(RECORDS FOR THE TASK begins)

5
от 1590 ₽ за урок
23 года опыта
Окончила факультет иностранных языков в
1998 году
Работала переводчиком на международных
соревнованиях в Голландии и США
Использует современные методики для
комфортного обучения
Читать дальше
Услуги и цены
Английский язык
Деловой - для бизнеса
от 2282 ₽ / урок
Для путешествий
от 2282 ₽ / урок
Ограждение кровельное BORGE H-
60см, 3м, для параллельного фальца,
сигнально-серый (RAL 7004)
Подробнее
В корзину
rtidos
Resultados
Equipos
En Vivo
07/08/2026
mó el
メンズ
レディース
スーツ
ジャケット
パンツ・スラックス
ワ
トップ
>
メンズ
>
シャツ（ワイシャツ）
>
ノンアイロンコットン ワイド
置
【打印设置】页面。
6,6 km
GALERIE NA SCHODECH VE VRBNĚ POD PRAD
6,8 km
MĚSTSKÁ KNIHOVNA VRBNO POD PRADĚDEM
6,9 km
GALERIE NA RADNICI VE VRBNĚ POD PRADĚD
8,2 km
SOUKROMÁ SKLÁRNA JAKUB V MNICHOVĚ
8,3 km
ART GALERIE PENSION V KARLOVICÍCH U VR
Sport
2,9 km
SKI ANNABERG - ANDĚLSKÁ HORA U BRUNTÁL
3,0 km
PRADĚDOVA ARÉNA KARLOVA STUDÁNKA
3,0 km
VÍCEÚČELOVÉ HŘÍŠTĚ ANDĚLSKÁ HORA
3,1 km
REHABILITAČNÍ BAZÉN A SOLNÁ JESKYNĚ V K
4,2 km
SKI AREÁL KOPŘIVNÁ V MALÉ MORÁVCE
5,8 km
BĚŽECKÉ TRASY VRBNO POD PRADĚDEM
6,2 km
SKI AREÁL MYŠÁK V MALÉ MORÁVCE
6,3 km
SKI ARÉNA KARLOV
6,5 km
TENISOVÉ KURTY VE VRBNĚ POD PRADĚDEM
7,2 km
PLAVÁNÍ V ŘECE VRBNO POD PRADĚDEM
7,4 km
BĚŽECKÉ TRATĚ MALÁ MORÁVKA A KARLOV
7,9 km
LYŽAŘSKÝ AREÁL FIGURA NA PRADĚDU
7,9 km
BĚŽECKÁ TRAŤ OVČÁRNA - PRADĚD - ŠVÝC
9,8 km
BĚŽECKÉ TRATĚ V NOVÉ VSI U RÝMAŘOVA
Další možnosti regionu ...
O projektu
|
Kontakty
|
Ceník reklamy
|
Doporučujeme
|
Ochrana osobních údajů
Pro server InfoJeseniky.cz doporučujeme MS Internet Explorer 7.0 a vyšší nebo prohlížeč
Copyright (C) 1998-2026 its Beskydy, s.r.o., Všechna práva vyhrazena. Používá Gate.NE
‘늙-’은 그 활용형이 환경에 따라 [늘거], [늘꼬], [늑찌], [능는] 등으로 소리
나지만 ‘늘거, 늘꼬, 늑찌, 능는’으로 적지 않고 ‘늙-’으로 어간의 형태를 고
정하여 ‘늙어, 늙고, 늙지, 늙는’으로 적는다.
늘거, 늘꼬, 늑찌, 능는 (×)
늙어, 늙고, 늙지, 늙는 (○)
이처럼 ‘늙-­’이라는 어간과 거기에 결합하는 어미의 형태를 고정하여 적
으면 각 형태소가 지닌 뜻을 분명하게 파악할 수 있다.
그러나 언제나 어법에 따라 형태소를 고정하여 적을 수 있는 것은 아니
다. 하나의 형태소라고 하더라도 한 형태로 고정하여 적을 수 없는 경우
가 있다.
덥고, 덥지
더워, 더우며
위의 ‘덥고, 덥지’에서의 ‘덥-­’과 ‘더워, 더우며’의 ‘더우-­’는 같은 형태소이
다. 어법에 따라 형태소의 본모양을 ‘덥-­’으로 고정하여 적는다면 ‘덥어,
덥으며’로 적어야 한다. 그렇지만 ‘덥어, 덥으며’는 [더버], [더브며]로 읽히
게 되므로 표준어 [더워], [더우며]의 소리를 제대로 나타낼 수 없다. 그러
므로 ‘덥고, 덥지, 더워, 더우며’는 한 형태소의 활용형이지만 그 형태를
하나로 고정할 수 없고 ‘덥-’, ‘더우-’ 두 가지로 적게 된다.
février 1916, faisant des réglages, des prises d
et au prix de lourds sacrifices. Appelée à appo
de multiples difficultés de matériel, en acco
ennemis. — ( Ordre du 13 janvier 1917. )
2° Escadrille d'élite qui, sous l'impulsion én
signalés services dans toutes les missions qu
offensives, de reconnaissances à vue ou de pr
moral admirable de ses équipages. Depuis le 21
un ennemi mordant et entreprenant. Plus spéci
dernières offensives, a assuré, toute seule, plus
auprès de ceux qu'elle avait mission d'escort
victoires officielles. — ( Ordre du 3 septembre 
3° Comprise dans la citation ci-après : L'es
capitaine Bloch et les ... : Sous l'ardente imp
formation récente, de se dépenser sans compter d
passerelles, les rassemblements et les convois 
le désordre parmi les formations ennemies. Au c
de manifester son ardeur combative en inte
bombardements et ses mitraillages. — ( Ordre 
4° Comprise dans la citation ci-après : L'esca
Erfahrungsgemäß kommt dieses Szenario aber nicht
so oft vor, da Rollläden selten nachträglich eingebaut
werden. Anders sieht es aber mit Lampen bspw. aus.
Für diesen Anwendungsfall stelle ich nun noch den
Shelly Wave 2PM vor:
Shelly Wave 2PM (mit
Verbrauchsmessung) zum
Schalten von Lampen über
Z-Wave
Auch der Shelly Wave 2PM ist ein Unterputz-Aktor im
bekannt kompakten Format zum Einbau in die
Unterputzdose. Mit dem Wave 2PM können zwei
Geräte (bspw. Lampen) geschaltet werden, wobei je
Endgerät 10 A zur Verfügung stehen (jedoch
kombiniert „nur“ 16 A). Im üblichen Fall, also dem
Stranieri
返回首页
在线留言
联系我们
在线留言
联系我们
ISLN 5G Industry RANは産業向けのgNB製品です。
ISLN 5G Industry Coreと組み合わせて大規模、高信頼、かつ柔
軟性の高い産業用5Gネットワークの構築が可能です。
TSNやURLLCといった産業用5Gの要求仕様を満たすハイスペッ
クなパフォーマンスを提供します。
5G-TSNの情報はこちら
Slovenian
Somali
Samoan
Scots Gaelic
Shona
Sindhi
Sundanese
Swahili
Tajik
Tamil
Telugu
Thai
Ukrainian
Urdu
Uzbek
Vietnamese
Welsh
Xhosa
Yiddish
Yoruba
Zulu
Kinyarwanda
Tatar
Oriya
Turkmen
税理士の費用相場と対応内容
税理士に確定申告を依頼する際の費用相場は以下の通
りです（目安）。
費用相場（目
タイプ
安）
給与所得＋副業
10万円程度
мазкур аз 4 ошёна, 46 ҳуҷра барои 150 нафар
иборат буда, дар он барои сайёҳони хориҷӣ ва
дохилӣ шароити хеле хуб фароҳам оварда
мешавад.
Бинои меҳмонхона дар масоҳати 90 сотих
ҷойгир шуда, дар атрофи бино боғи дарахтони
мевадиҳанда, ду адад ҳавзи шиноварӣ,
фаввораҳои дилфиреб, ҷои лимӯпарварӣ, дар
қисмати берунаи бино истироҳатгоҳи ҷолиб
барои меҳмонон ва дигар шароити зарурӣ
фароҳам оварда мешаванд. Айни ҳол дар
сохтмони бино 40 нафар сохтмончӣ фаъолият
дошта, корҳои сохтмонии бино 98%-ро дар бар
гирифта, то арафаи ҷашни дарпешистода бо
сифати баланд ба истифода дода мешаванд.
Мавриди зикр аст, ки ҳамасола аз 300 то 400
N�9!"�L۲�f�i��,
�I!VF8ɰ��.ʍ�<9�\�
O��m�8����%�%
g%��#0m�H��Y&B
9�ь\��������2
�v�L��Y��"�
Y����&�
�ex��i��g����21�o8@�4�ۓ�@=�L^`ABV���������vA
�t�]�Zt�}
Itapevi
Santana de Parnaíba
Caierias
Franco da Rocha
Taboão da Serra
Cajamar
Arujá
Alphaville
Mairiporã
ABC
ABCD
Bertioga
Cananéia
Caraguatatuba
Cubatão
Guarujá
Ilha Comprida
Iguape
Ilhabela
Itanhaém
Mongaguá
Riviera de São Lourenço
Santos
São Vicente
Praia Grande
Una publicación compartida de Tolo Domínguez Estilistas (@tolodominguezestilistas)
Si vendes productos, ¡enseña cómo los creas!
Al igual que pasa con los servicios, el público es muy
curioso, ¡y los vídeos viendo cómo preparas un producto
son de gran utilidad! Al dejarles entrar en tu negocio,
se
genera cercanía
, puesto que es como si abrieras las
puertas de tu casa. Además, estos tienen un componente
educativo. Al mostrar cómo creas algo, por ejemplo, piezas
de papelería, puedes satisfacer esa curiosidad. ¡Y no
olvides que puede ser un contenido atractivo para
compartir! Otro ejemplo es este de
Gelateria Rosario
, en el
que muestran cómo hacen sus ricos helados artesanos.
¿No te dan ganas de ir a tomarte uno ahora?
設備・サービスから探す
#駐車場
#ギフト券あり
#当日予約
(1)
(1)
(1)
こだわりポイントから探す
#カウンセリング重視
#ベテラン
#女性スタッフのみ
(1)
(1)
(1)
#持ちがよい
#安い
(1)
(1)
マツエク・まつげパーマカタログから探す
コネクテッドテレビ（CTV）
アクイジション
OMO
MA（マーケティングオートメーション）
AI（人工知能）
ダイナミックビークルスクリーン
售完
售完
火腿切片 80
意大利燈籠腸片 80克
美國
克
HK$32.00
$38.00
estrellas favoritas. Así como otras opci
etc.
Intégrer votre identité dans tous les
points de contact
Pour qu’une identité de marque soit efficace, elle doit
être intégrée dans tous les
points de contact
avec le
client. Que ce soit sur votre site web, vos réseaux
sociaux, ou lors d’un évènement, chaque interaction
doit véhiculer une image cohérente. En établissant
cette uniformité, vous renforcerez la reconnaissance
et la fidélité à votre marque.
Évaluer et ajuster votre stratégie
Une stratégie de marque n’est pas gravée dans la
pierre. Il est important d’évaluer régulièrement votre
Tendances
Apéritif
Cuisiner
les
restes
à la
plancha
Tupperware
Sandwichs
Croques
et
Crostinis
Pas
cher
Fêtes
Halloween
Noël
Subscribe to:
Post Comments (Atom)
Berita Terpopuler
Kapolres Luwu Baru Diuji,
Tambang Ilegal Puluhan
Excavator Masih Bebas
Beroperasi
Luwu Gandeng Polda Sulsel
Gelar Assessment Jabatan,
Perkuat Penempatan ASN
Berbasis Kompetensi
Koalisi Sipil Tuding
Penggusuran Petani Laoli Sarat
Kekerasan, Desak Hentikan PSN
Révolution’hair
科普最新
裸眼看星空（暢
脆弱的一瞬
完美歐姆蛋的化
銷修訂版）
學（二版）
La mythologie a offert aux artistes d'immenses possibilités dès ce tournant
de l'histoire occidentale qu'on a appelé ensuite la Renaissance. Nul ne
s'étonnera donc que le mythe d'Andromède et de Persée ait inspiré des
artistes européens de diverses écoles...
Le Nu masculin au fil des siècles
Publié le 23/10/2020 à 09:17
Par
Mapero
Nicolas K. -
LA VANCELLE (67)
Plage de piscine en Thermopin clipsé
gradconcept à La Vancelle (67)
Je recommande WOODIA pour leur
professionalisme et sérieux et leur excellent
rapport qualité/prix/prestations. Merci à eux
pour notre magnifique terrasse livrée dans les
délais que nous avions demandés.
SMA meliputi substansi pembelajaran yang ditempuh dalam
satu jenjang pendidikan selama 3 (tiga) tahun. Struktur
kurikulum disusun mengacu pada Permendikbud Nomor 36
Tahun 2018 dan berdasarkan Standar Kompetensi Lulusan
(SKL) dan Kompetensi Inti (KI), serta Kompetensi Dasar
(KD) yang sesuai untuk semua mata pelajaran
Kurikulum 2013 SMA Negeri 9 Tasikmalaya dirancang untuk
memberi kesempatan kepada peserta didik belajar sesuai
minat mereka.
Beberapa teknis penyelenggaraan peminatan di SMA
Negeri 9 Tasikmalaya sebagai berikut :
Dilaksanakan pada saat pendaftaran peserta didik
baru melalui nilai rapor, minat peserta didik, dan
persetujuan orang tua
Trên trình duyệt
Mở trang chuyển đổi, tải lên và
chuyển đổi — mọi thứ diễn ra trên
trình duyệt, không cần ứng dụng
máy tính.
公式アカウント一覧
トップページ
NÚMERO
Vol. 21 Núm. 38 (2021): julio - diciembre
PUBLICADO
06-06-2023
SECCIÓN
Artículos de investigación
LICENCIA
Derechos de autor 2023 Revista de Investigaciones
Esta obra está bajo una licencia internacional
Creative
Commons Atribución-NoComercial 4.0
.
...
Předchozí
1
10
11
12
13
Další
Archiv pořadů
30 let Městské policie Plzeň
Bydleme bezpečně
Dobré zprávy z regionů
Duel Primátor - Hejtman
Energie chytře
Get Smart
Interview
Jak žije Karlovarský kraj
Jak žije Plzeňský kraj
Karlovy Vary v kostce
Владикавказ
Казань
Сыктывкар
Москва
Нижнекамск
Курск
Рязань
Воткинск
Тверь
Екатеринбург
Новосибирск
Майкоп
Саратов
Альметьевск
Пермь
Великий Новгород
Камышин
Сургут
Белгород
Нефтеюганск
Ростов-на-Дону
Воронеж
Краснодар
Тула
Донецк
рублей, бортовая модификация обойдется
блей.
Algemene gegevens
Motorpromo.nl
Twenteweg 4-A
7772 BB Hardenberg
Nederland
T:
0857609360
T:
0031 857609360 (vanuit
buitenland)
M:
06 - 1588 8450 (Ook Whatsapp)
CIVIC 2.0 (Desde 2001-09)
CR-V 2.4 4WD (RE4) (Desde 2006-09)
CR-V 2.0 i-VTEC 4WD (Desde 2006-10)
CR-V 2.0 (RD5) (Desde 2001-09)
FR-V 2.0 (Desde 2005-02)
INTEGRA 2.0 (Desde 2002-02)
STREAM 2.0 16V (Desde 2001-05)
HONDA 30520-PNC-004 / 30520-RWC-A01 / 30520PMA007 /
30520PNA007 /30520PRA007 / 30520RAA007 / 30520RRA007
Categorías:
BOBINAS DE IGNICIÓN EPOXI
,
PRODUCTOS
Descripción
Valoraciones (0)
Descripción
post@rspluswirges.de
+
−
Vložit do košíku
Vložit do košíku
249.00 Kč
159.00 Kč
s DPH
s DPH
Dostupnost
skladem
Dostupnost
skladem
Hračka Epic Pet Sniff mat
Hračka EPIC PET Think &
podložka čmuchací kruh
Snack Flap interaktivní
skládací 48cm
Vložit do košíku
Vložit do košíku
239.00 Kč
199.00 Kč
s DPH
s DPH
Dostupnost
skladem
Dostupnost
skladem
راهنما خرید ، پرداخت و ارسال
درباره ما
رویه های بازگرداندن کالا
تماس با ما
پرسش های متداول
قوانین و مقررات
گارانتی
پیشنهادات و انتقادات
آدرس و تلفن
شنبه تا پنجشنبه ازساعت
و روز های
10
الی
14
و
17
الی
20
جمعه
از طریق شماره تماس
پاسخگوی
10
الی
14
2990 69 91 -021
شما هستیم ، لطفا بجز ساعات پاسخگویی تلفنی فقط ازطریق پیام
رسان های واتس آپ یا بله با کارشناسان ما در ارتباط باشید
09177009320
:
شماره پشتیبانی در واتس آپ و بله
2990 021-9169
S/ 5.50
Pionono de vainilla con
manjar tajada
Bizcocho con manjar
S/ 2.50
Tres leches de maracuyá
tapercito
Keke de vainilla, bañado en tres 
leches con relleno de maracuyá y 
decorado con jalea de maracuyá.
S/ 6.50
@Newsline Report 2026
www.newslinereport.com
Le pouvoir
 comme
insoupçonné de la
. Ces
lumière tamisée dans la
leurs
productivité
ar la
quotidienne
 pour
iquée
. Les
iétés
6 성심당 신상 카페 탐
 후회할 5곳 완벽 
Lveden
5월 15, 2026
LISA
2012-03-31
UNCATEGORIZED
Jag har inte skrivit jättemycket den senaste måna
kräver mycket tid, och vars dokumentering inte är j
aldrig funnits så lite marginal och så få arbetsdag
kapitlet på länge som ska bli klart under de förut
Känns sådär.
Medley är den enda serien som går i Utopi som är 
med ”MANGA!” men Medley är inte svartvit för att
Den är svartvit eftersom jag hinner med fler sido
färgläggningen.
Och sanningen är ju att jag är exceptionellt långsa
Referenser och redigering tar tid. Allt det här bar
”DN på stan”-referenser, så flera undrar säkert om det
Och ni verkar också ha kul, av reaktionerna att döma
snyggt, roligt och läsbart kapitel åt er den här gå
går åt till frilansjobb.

(RECORDS FOR THE TASK ends)

When a line in the data contains "Desde", return it as written.

== SOLUTION TO THIS TASK ==
CIVIC 2.0 (Desde 2001-09)
CR-V 2.4 4WD (RE4) (Desde 2006-09)
CR-V 2.0 i-VTEC 4WD (Desde 2006-10)
CR-V 2.0 (RD5) (Desde 2001-09)
FR-V 2.0 (Desde 2005-02)
INTEGRA 2.0 (Desde 2002-02)
STREAM 2.0 16V (Desde 2001-05)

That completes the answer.